## Problem details
Copy every line of the data that contains the string "Lawn".

## Material shown
+++

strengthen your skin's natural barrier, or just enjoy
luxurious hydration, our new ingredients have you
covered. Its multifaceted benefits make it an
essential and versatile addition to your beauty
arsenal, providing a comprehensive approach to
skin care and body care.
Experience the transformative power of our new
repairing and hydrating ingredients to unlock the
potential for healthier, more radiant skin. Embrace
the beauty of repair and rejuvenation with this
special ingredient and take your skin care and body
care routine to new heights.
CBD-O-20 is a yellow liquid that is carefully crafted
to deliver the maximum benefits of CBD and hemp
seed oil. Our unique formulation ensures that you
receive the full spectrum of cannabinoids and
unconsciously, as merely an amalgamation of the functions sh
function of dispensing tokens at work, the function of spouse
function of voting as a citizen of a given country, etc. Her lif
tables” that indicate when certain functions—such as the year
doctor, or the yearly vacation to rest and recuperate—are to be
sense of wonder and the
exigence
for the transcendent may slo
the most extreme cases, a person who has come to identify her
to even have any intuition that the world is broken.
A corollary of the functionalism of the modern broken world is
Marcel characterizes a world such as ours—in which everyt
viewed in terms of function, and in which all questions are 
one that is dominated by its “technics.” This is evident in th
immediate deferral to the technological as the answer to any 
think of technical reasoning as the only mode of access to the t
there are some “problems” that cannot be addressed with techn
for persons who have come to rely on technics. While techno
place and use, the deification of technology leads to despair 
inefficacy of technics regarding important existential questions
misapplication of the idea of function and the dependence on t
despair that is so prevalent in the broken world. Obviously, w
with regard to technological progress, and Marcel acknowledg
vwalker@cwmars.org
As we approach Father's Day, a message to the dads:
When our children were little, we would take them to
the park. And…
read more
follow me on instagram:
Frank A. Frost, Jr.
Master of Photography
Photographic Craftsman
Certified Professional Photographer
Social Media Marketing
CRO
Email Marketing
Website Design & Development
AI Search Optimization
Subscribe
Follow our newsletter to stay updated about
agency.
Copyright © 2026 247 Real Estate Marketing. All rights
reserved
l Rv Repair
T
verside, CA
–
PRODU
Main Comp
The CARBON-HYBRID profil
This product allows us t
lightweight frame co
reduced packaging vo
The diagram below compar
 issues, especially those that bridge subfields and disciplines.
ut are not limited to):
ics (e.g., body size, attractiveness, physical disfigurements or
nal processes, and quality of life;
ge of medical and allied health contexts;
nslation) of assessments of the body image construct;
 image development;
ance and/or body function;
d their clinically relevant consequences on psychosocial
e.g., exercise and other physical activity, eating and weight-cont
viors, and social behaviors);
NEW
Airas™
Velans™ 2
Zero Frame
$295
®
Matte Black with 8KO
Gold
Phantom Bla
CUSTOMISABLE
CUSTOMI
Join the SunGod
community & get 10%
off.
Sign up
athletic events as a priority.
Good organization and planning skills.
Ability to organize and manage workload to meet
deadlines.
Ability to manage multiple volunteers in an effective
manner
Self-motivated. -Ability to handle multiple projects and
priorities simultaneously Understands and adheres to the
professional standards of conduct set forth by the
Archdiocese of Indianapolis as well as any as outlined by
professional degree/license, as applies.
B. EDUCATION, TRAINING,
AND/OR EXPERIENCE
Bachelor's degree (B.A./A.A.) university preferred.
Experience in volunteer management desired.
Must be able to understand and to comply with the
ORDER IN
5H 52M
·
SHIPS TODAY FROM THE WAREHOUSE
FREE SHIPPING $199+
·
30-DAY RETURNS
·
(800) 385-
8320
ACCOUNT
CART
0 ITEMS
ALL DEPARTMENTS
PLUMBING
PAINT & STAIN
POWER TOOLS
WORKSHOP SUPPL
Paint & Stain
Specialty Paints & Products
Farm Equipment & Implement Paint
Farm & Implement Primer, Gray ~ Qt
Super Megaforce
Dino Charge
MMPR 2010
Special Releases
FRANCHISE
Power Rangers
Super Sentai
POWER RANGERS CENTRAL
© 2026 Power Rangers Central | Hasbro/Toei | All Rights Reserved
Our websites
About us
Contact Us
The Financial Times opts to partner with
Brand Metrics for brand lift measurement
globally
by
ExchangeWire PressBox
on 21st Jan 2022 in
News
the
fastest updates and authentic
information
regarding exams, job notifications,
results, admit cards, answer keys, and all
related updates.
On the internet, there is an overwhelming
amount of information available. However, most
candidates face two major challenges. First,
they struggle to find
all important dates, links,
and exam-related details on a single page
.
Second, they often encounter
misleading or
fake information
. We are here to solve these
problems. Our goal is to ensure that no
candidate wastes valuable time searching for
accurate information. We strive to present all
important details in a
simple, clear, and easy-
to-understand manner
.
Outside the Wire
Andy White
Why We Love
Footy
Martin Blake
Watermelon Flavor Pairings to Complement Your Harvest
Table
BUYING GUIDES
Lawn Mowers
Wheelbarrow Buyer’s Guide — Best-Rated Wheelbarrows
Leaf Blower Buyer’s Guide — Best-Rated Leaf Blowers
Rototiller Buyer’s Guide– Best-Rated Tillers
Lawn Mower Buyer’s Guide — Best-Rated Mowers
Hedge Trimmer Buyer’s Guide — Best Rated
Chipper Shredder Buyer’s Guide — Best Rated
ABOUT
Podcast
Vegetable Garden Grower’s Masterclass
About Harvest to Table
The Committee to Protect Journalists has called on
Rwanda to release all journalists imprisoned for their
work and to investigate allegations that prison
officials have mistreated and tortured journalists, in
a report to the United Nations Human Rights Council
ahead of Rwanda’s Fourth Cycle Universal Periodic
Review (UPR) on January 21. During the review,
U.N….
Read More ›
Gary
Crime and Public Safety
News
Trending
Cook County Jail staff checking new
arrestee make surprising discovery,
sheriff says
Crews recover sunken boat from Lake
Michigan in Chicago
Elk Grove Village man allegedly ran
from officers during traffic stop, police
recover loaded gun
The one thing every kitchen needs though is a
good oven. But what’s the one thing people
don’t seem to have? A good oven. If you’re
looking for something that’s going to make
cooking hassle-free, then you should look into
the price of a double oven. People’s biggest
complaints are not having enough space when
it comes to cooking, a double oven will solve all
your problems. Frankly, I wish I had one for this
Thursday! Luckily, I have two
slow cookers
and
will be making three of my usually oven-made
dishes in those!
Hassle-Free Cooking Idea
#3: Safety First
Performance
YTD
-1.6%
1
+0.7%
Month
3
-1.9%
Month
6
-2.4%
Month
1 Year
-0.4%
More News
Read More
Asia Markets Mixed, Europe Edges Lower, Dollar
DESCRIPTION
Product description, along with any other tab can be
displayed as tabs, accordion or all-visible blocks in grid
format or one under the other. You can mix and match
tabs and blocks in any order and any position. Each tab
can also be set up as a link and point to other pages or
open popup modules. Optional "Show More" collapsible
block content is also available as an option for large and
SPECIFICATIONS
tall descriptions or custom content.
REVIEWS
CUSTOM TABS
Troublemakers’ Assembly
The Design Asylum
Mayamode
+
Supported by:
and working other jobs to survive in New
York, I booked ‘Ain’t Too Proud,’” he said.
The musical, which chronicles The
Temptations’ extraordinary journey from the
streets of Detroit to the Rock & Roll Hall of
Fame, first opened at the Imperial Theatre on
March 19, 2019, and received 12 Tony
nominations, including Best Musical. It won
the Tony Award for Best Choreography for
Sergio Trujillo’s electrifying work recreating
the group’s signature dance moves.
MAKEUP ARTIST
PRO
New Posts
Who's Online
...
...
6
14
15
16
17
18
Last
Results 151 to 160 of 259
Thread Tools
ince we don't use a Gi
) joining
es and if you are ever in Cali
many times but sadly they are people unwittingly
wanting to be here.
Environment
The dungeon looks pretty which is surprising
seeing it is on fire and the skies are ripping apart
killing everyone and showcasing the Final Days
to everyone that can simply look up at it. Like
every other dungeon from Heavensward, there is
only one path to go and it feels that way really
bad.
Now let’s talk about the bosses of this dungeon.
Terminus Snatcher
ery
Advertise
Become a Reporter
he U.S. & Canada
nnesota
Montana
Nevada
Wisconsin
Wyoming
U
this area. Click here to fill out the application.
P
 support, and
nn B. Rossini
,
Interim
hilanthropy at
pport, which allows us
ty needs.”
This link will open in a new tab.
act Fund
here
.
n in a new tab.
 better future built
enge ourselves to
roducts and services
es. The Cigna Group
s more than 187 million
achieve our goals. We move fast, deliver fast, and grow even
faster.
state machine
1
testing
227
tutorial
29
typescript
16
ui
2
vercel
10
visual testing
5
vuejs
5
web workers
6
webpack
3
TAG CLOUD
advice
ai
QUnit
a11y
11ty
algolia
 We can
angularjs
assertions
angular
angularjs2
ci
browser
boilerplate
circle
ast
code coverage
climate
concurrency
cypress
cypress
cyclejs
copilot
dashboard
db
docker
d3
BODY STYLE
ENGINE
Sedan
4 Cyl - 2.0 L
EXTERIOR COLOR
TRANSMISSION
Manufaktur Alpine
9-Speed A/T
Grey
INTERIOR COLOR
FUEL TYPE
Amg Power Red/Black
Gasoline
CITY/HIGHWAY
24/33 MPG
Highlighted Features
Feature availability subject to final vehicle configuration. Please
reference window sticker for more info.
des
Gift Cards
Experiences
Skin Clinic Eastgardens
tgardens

+++

## Reply
Lawn Mowers
Lawn Mower Buyer’s Guide — Best-Rated Mowers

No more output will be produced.